Kaftrio has contributed to a better life expectancy in people with CF. But while its effects on CFTR reduce bodywide inflammation, a known risk factor for cardiovascular disease, the therapy’s use might also raise a person’s cholesterol and triglyceride levels, and lead to high blood pressure and to diabetes through a poorer response to insulin, the scientists noted.
“Given the increasing prevalence of cardiovascular diseases in the ageing population and the presence of cardiovascular risk factors associated with CF, understanding the impact of [Kaftrio] on cardiometabolic risk factors is a crucial clinical concern,” they wrote.
To explore early changes in cardiac and metabolic biomarkers, researchers at a CF center in Milan, Italy, collected data on 58 adults with CF being treated with Kaftrio. Most were men (62.1%), with a median age of 41. More than half (55.2%) had pancreatic insufficiency — when mucus blocks the release of enzymes needed to properly digest food, particularly fats — and 25.9% had CF-related diabetes. Another 10.6% were underweight, defined as having a body mass index (BMI, a measure of body fat based on height and weight) less than 18.5 kg/square meters (kg/m2).
After six months of treatment, patients experienced a median increase of 2 kg (about 4.4 pounds) and of 0.7 kg/m2 in BMI, compared to pretreatment weight and body fat.
Higher blood levels of cholesterol and triglycerides seen with treatment
Blood levels of cardiac and metabolic biomarkers, namely cholesterol, triglycerides (the most common type of fat, or lipid, in the body), apolipoprotein-B, and adipokines (leptin and adiponectin) also rose. Blood sugar levels and those of insulin remained unchanged.
Apolipoprotein-B is a type of protein that helps to assess the risk of heart and blood vessel disease; adipokines are proteins with multiple functions, including energy expenditure, insulin sensitivity and secretion, and fat distribution.
Results also showed a significant decrease in the levels of high-sensitivity C-reactive protein and a nonsignificant reduction in the levels of interleukin-6 (IL-6). Both C-reactive protein and interleukin-6 are markers of inflammation.
A lifetime risk of cardiovascular events then was calculated for patients 35 and older, using a tool provided by the European Society of Cardiology. Results indicated a significantly higher risk after six months of treatment.

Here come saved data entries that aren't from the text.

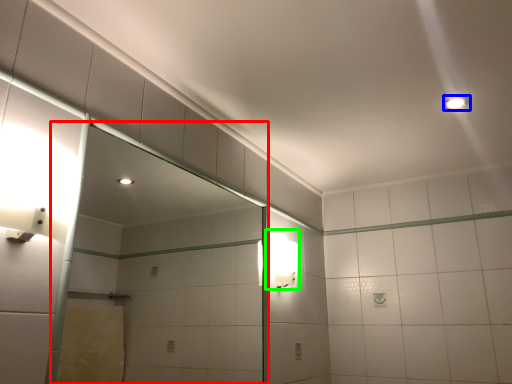 Question: Which object is positioned farthest from glass door (highlighted by a red box)? Select from light fixture (highlighted by a blue box) and light fixture (highlighted by a green box).

Choices:
 (A) light fixture
 (B) light fixture

Answer: (A) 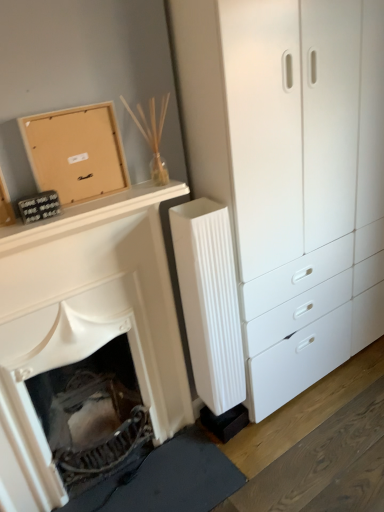 Where is `free space on the front side of white ribbed radiator at center`? This screenshot has height=512, width=384. free space on the front side of white ribbed radiator at center is located at coordinates (244, 459). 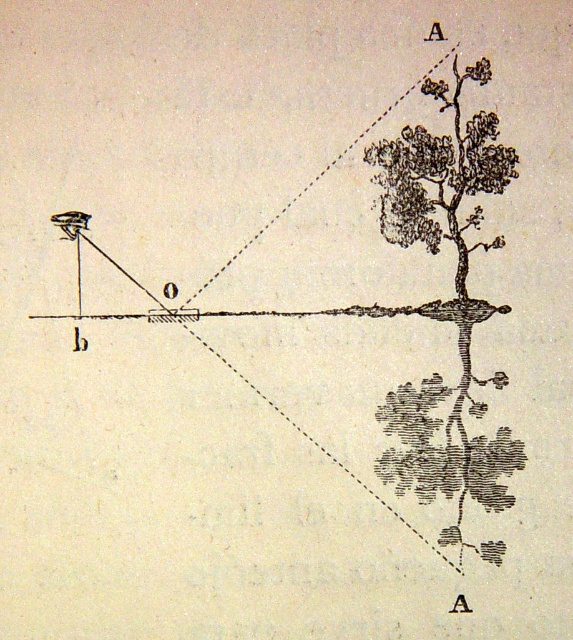 Question: Which point is farther to the camera?

Choices:
 (A) (241, 248)
 (B) (431, 177)

Answer: (A)

Question: Is black textured tree at upper right smaller than matte black rectangle at center?

Choices:
 (A) yes
 (B) no

Answer: (A)

Question: Which point is closer to the camera?

Choices:
 (A) (431, 212)
 (B) (115, 262)
 (C) (473, 148)

Answer: (C)

Question: Does black textured tree at right have a greater width compared to matte black rectangle at center?

Choices:
 (A) no
 (B) yes

Answer: (A)

Question: Does black textured tree at right have a lesser width compared to matte black rectangle at center?

Choices:
 (A) no
 (B) yes

Answer: (B)

Question: Which point is farther from the camera taking this photo?

Choices:
 (A) (465, 276)
 (B) (154, 298)
 (C) (484, 410)

Answer: (A) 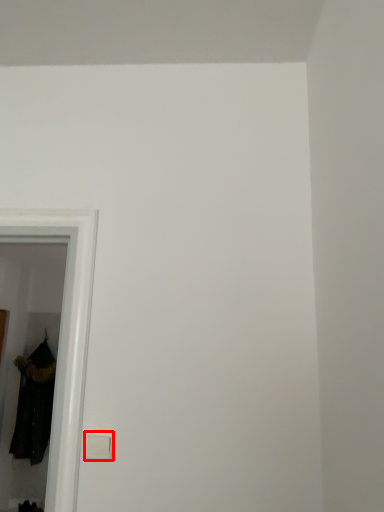 Question: In this image, where is light switch (annotated by the red box) located relative to clothing?

Choices:
 (A) right
 (B) left

Answer: (A) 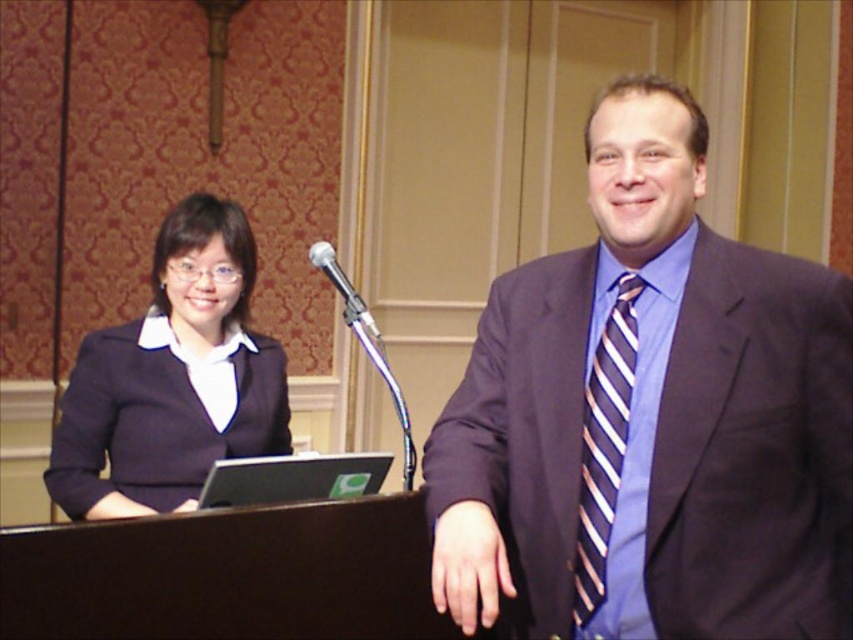 You are organizing a small event and need to place a decorative item on the podium. The podium currently has the metallic silver microphone at center. If you want to add the dark purple suit at right on the podium, will it fit without overlapping the microphone?

The dark purple suit at right has a larger size compared to the metallic silver microphone at center. Since the suit is larger, placing it on the podium alongside the microphone may cause overlapping, so it might not fit without overlapping.

You are an event planner arranging the stage for a presentation. You need to ensure that the matte black blazer at left and the metallic silver microphone at center are visible to the audience. Based on their positions, which object is closer to the front of the stage?

The matte black blazer at left is closer to the front of the stage because the metallic silver microphone at center is behind it.

You are a photographer positioned behind the metallic silver microphone at center. You want to take a photo of the person wearing the dark purple suit at right. Can you see their face clearly from your current position?

The dark purple suit at right is in front of the metallic silver microphone at center, so the photographer cannot see the face of the person in the dark purple suit at right clearly from behind the microphone. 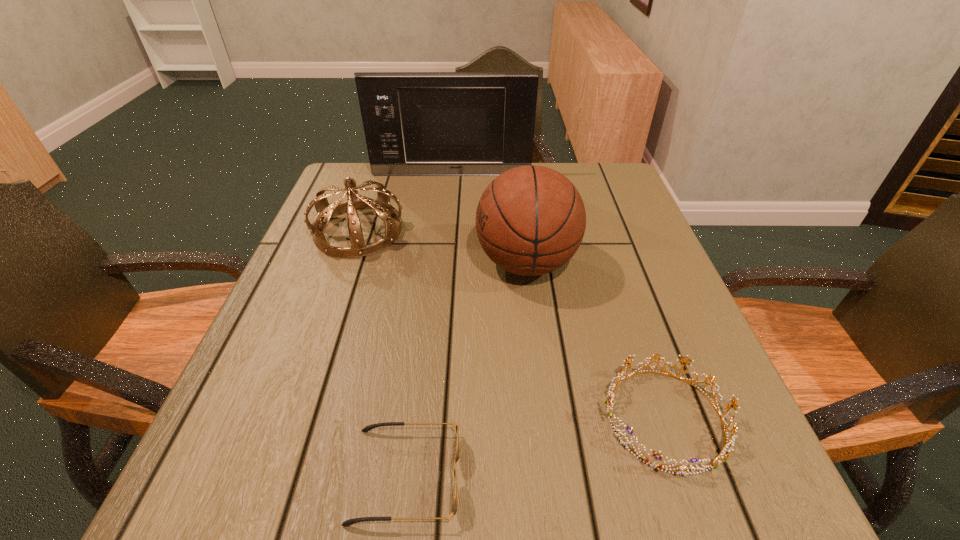 Locate an element on the screen. The image size is (960, 540). vacant space at the right edge is located at coordinates (600, 240).

This screenshot has height=540, width=960. In order to click on vacant region at the far left corner of the desktop in this screenshot , I will do `click(348, 170)`.

The height and width of the screenshot is (540, 960). I want to click on free location at the near left corner, so click(267, 477).

This screenshot has width=960, height=540. What are the coordinates of `free space at the far right corner of the desktop` in the screenshot? It's located at (611, 176).

The width and height of the screenshot is (960, 540). In order to click on vacant area between the fourth tallest object and the farther tiara in this screenshot , I will do `click(512, 325)`.

Locate an element on the screen. free space that is in between the basketball and the shortest object is located at coordinates (466, 369).

This screenshot has height=540, width=960. I want to click on unoccupied area between the left tiara and the tallest object, so click(x=405, y=203).

At what (x,y) coordinates should I click in order to perform the action: click on vacant space in between the sunglasses and the taller tiara. Please return your answer as a coordinate pair (x, y). Looking at the image, I should click on (382, 353).

The image size is (960, 540). Identify the location of vacant space that's between the third tallest object and the shortest object. (382, 353).

Identify the location of empty space between the shorter tiara and the third tallest object. This screenshot has height=540, width=960. (512, 325). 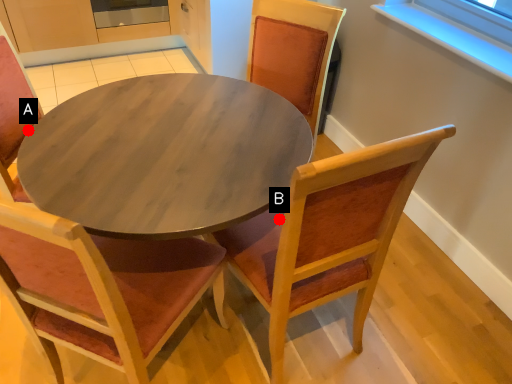 Question: Two points are circled on the image, labeled by A and B beside each circle. Which point is farther to the camera?

Choices:
 (A) A is further
 (B) B is further

Answer: (A) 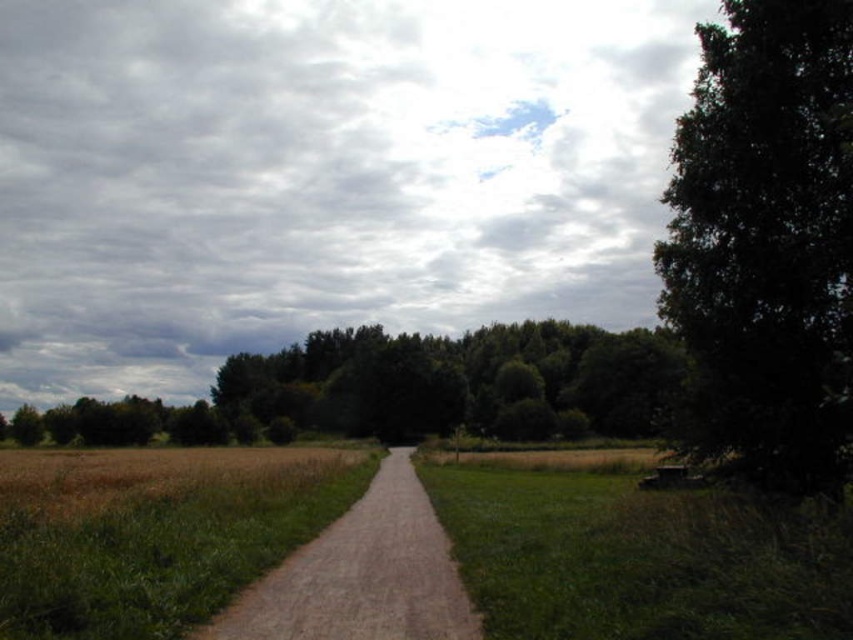 Measure the distance between dark green leafy tree at right and camera.

They are 46.66 feet apart.

Between dark green leafy tree at right and green leafy trees at center, which one is positioned lower?

green leafy trees at center is lower down.

Does point (851, 288) lie behind point (248, 362)?

No, it is not.

The width and height of the screenshot is (853, 640). What are the coordinates of `dark green leafy tree at right` in the screenshot? It's located at (767, 241).

Can you confirm if green leafy trees at center is bigger than dirt/gravel path at center?

Correct, green leafy trees at center is larger in size than dirt/gravel path at center.

Is green leafy trees at center thinner than dirt/gravel path at center?

Incorrect, green leafy trees at center's width is not less than dirt/gravel path at center's.

Does point (653, 435) lie behind point (306, 547)?

Yes, point (653, 435) is farther from viewer.

Where is `green leafy trees at center`? The image size is (853, 640). green leafy trees at center is located at coordinates (405, 388).

Which of these two, dark green leafy tree at right or dirt/gravel path at center, stands taller?

dark green leafy tree at right

Which is in front, point (837, 129) or point (369, 490)?

Point (837, 129) is in front.

Where is `dark green leafy tree at right`? The height and width of the screenshot is (640, 853). dark green leafy tree at right is located at coordinates click(767, 241). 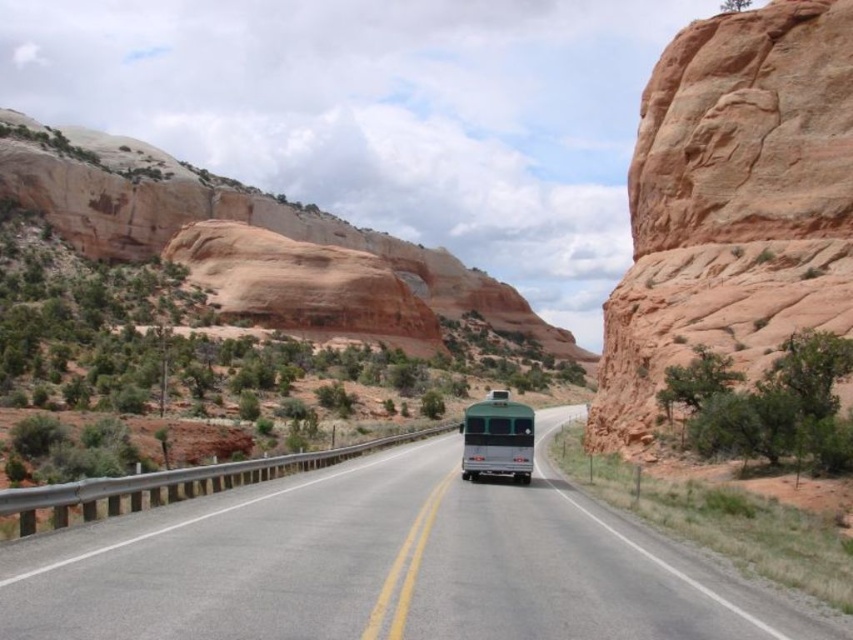 Question: Which is farther from the rustic sandstone cliff at right?

Choices:
 (A) rustic sandstone arch at upper center
 (B) green matte bus at center
 (C) green metallic bus at center

Answer: (A)

Question: Can you confirm if rustic sandstone cliff at right is thinner than rustic sandstone arch at upper center?

Choices:
 (A) no
 (B) yes

Answer: (B)

Question: Can you confirm if green metallic bus at center is bigger than green matte bus at center?

Choices:
 (A) no
 (B) yes

Answer: (A)

Question: Estimate the real-world distances between objects in this image. Which object is closer to the rustic sandstone cliff at right?

Choices:
 (A) rustic sandstone arch at upper center
 (B) green metallic bus at center

Answer: (B)

Question: Can you confirm if green metallic bus at center is bigger than green matte bus at center?

Choices:
 (A) no
 (B) yes

Answer: (A)

Question: Which of the following is the closest to the observer?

The calculated score “aligns well with the clinical characteristics of [adults with CF], allowing for risk assessment in young populations with no history of cardiovascular disease,” the scientists wrote.
Before starting treatment, a higher BMI correlated with changes in the levels of adiponectin, HDL cholesterol (known as “good” cholesterol), and total cholesterol, among other markers.
With six months of treatment, a higher BMI associated with higher levels of leptin and lower levels of IL-6. The effect on both leptin and adiponectin suggests a disruption in the normal mechanisms that regulate these hormones, which may result in metabolic imbalances and increase the risk for obesity and cardiovascular events, the researchers noted.
Regular monitoring of fatty molecules and efforts to control body weight and blood pressure may allow patients, working with their healthcare teams, to balance the benefits of better nutritional status with cardiovascular risks, they added.